Task details ▸ What lines of the data below hold the string "header"? Copy each one.

Information ▸
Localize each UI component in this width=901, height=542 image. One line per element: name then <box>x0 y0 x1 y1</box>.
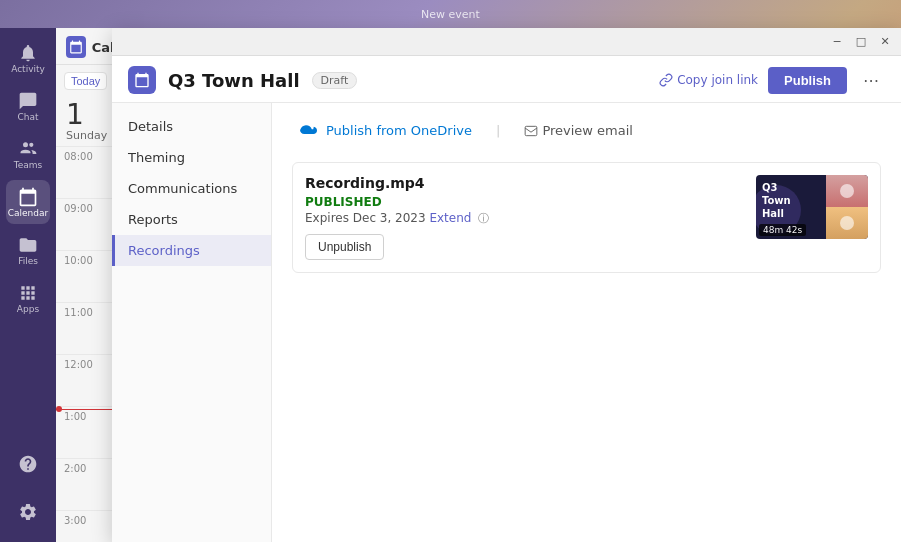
thumbnail-title: Q3 Town Hall <box>756 175 797 226</box>
taskbar: New event <box>0 0 901 28</box>
event-modal: − □ ✕ Q3 Town Hall Draft Copy join link … <box>112 28 901 542</box>
recording-expiry: Expires Dec 3, 2023 Extend ⓘ <box>305 211 744 226</box>
maximize-button[interactable]: □ <box>853 34 869 50</box>
thumbnail-duration: 48m 42s <box>759 224 806 236</box>
preview-email-button[interactable]: Preview email <box>516 119 641 142</box>
activity-bar: Activity Chat Teams Calendar Files Apps <box>0 28 56 542</box>
today-button[interactable]: Today <box>64 72 107 90</box>
extend-link[interactable]: Extend <box>429 211 471 225</box>
avatar-head-2 <box>840 216 854 230</box>
activity-bottom <box>6 442 50 542</box>
more-options-button[interactable]: ⋯ <box>857 66 885 94</box>
sidebar-item-files[interactable]: Files <box>6 228 50 272</box>
calendar-icon-box <box>66 36 86 58</box>
publish-from-onedrive-label: Publish from OneDrive <box>326 123 472 138</box>
thumbnail-avatar <box>826 175 868 239</box>
sidebar-item-apps[interactable]: Apps <box>6 276 50 320</box>
svg-rect-2 <box>526 126 538 135</box>
chat-label: Chat <box>17 113 38 122</box>
modal-header: Q3 Town Hall Draft Copy join link Publis… <box>112 56 901 103</box>
unpublish-button[interactable]: Unpublish <box>305 234 384 260</box>
sidebar-item-activity[interactable]: Activity <box>6 36 50 80</box>
sidebar-item-settings[interactable] <box>6 490 50 534</box>
header-actions: Copy join link Publish ⋯ <box>659 66 885 94</box>
svg-point-1 <box>29 142 33 146</box>
minimize-button[interactable]: − <box>829 34 845 50</box>
event-content: Publish from OneDrive | Preview email Re… <box>272 103 901 542</box>
copy-join-link-button[interactable]: Copy join link <box>659 73 758 87</box>
publish-button[interactable]: Publish <box>768 67 847 94</box>
recording-thumbnail: Q3 Town Hall 48m 42s <box>756 175 868 239</box>
nav-item-communications[interactable]: Communications <box>112 173 271 204</box>
teams-label: Teams <box>14 161 42 170</box>
copy-join-link-label: Copy join link <box>677 73 758 87</box>
sidebar-item-help[interactable] <box>6 442 50 486</box>
thumbnail-avatar-bottom <box>826 207 868 239</box>
sidebar-item-calendar[interactable]: Calendar <box>6 180 50 224</box>
avatar-head-1 <box>840 184 854 198</box>
modal-body: Details Theming Communications Reports R… <box>112 103 901 542</box>
nav-item-details[interactable]: Details <box>112 111 271 142</box>
sidebar-item-teams[interactable]: Teams <box>6 132 50 176</box>
event-icon <box>128 66 156 94</box>
recording-info: Recording.mp4 PUBLISHED Expires Dec 3, 2… <box>305 175 744 260</box>
event-nav: Details Theming Communications Reports R… <box>112 103 272 542</box>
recording-card: Recording.mp4 PUBLISHED Expires Dec 3, 2… <box>292 162 881 273</box>
apps-label: Apps <box>17 305 39 314</box>
svg-point-0 <box>23 142 28 147</box>
event-title: Q3 Town Hall <box>168 70 300 91</box>
activity-label: Activity <box>11 65 45 74</box>
window-title: New event <box>421 8 480 21</box>
sidebar-item-chat[interactable]: Chat <box>6 84 50 128</box>
recording-status: PUBLISHED <box>305 195 744 209</box>
files-label: Files <box>18 257 38 266</box>
preview-email-label: Preview email <box>542 123 633 138</box>
nav-item-theming[interactable]: Theming <box>112 142 271 173</box>
close-button[interactable]: ✕ <box>877 34 893 50</box>
calendar-label: Calendar <box>8 209 48 218</box>
nav-item-reports[interactable]: Reports <box>112 204 271 235</box>
draft-badge: Draft <box>312 72 358 89</box>
nav-item-recordings[interactable]: Recordings <box>112 235 271 266</box>
modal-titlebar: − □ ✕ <box>112 28 901 56</box>
teams-window: Activity Chat Teams Calendar Files Apps <box>0 28 901 542</box>
recording-filename: Recording.mp4 <box>305 175 744 191</box>
publish-from-onedrive-button[interactable]: Publish from OneDrive <box>292 119 480 142</box>
thumbnail-avatar-top <box>826 175 868 207</box>
publish-source-bar: Publish from OneDrive | Preview email <box>292 119 881 142</box>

Exercise response ▸
modal-header: Q3 Town Hall Draft Copy join link Publis… <box>112 56 901 103</box>
header-actions: Copy join link Publish ⋯ <box>659 66 885 94</box>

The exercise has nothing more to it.